Sydney human towers started their activity on 24 June 2016, building for the first time in Sydney a pillar of three, that consisted of three levels, one person on top of another. This was the first time the team performed in public, retaining this date as their anniversary.

After this first public event they started rehearsing periodically every Thursday at 6pm at Hyde Park, gathering the attention of the Australian public and giving them the opportunity to know about the Catalan tradition and even experience it first hand by participating in the building of the human tower.

The team has been improving periodically completing the 3of5, 4of5, pillar of 4 and 4of5 with a needle (a pillar inside the structure of 4) and 2of5 in this order, certifying not only a growth in members but also a technical growth completing more difficult towers every time.

For their first anniversary the team tried for the very first time a 4of6, that was unloaded just before the "anxaneta", the kid at the top reached the top.

Finally, on 10 September and celebrating the Catalan National Day in an event organised by "Casal Català de NSW" (Catalan Association of New South Wales) they completed the first towers of 6 levels in Oceania, making this the most remote tower in Human Towers history.

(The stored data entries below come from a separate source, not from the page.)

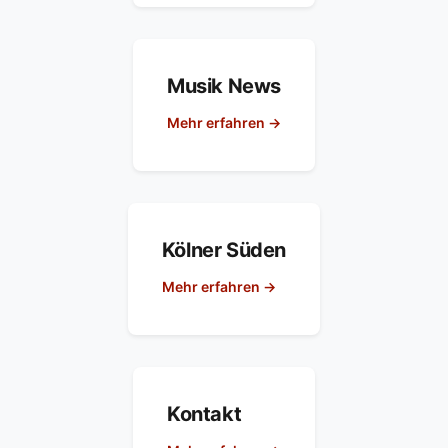
Musik News
Mehr erfahren →
Kölner Süden
Mehr erfahren →
Kontakt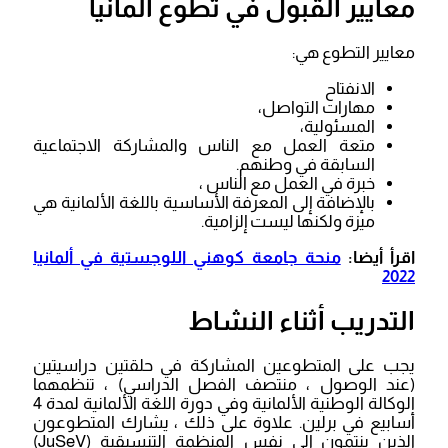
معايير القبول في تطوع ألمانيا
معايير التطوع هي:
الانفتاح
مهارات التواصل،
المسئولية،
متعة العمل مع الناس والمشاركة الاجتماعية
السابقة في وطنهم.
خبرة في العمل مع الناس ،
بالإضافة إلى المعرفة الأساسية باللغة الألمانية هي
ميزة ولكنها ليست إلزامية.
اقرأ أيضا:
منحة جامعة كوهني اللوجستية في ألمانيا
2022
التدريب أثناء النشاط
يجب على المتطوعين المشاركة في حلقتين دراسيتين
(عند الوصول ، منتصف الفصل الدراسي) ، تنظمهما
الوكالة الوطنية الألمانية وفي دورة اللغة الألمانية لمدة 4
أسابيع في برلين. علاوة على ذلك ، يشارك المتطوعون
الذين ينتمون إلى نفس المنظمة التنسيقية (JuSeV)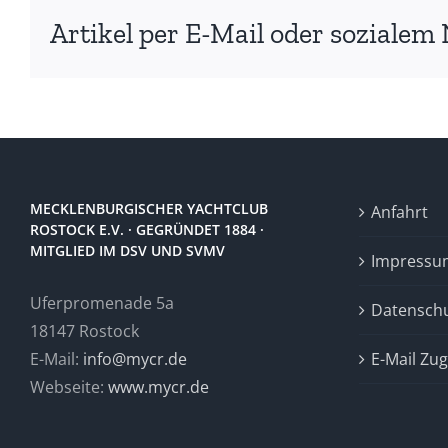
Artikel per E-Mail oder sozialem 
MECKLENBURGISCHER YACHTCLUB
Anfahrt
ROSTOCK E.V. · GEGRÜNDET 1884 ·
MITGLIED IM DSV UND SVMV
Impressu
Uferpromenade 5a
Datensch
18147 Rostock
E-Mail:
info@mycr.de
E-Mail Zu
Webseite:
www.mycr.de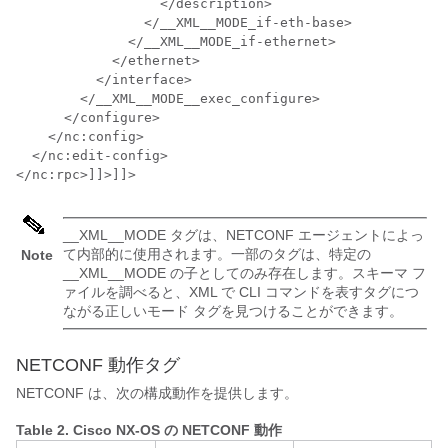
                  </description>

                </__XML__MODE_if-eth-base>

              </__XML__MODE_if-ethernet>

            </ethernet>

          </interface>

        </__XML__MODE__exec_configure>

      </configure>

    </nc:config>

  </nc:edit-config>

</nc:rpc>]]>]]>
__XML__MODE タグは、NETCONF エージェントによっ
て内部的に使用されます。一部のタグは、特定の
Note
__XML__MODE の子としてのみ存在します。スキーマ フ
ァイルを調べると、XML で CLI コマンドを表すタグにつ
ながる正しいモード タグを見つけることができます。
NETCONF 動作タグ
NETCONF は、次の構成動作を提供します。
Table 2.
Cisco NX-OS の NETCONF 動作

In another performance on 17 February (and also organised by the Catalan Association of New South Wales) they completed the first full performance in Oceania with the collaboration of the Melbourne team, Koalas of Melbourne. A human towers full performance implies at least 3 towers of 6 or more and a pillar of 4. 
They completed it by completing a 3of6, 4of6 and 4of6 with the pillar. This is, until the date, the best performance ever done in Oceania.